To mark this year’s 999 Emergency Services Day, Provost Alan Brown is meeting representatives of East Dunbartonshire's emergency services today (Thursday, September 9).
Launched in 2018, the national day of tribute is now an annual fixture, when the nation celebrates its emergency personnel and remembers those killed in the line ofduty.
Fittingly, it begins at 9am to represent the 9th hour of the 9th day of the 9th month when Council employees will observe a nationwide two minutes' silence.
Ahead of Emergency Services Day, Provost Brown was joined by Chief Inspector John Menzies from Police Scotland and Local Senior Officer, East & West Dunbartonshire and Argyll & Bute, Joe McKay from Scottish Fire and Rescue Service.
The Emergency Services flag will be flown at the Council Headquarters today.
Provost Brown said: “I am pleased to pay tribute to our local emergency services on 999 Emergency Services Day in person this year.
"Last year we were unable to congregate due to the restrictions in place to manage the Covid-19 pandemic.
"Throughout the pandemic our communities have relied heavily on our emergency services.
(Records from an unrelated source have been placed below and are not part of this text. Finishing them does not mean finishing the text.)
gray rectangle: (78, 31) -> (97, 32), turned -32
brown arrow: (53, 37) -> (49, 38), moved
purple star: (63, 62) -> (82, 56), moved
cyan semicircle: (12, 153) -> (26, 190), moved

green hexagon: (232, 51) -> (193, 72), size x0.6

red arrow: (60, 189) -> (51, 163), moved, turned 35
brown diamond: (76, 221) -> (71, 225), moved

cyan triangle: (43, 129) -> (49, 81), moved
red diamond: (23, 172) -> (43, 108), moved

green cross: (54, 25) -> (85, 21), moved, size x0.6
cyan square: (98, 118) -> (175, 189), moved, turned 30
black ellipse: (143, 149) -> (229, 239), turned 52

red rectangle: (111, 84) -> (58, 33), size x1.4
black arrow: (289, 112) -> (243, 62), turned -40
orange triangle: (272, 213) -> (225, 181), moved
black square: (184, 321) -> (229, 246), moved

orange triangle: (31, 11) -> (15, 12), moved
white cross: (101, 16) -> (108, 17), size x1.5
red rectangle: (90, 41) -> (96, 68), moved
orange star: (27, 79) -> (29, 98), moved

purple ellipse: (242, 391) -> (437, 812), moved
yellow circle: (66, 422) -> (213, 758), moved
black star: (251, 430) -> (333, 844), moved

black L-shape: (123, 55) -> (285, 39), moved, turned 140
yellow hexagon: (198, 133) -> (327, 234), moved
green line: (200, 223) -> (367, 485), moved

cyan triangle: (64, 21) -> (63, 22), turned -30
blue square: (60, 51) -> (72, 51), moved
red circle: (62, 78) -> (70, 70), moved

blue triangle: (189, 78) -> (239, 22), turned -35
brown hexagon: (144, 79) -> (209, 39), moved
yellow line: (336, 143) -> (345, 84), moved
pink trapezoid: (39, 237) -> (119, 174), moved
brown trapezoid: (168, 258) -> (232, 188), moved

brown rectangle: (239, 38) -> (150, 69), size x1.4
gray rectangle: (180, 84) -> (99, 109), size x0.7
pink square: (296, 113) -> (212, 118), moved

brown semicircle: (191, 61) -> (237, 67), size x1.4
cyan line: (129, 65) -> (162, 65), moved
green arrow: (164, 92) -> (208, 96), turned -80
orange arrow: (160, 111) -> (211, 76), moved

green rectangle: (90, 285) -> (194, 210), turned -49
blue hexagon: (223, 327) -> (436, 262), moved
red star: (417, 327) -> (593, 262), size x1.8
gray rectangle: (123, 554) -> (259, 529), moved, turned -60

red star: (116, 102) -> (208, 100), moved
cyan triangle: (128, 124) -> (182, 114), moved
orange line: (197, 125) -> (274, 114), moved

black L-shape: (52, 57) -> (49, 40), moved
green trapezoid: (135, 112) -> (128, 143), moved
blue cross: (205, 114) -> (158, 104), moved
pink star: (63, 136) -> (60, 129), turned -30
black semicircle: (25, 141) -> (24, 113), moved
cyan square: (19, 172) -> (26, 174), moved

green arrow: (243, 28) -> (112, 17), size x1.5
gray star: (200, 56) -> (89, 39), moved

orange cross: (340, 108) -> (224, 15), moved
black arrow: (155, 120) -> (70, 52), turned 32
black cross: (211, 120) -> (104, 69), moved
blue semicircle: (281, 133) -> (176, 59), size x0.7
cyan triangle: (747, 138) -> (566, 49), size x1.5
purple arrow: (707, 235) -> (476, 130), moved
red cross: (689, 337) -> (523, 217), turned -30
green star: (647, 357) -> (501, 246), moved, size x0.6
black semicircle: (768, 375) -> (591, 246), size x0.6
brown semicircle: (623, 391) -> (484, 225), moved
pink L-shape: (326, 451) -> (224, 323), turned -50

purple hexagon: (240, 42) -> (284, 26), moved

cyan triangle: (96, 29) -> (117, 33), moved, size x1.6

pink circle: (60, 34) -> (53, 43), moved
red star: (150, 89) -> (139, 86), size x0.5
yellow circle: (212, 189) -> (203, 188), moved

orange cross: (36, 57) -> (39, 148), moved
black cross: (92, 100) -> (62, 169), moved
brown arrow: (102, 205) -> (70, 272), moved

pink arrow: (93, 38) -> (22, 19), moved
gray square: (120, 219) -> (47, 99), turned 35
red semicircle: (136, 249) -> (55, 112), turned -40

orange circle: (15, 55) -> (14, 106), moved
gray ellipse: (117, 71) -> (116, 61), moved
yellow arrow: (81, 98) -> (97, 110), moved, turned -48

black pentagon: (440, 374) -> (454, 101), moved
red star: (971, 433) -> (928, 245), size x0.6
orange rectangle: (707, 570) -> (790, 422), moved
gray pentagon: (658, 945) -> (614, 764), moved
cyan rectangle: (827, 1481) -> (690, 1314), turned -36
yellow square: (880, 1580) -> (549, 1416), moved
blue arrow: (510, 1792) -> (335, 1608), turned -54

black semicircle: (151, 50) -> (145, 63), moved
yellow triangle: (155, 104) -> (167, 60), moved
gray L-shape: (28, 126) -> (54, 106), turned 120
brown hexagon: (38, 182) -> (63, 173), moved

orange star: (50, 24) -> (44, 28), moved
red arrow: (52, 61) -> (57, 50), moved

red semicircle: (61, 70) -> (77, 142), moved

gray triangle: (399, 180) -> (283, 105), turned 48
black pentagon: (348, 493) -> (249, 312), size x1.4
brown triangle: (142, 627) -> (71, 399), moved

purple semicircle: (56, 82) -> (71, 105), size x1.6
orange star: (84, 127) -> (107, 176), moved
"It is therefore extremely important that we mark this day this year and raise awareness of it among the people of East Dunbartonshire.
“It is my personal privilege to lead the tributes - to recognise the work the Police, Fire & Rescue and Ambulance services carry out in our communities, particularly in recent and continuing challenging circumstances.
"On behalf of the people of East Dunbartonshire I thank them for their service and remember that in the line of their often dangerous duties, some have suffered injury or lost their lives. We will proudly fly the Emergency Services Day flag to recognise the vital contribution Emergency Services personnel make to our daily lives.”
Police officer and author Tom Scholes-Fogg is the Founder and Chief Executive of the Emergency Services Day. He decided to set the day up after discovering that there was no annual day across Britain to honour 999 heroes.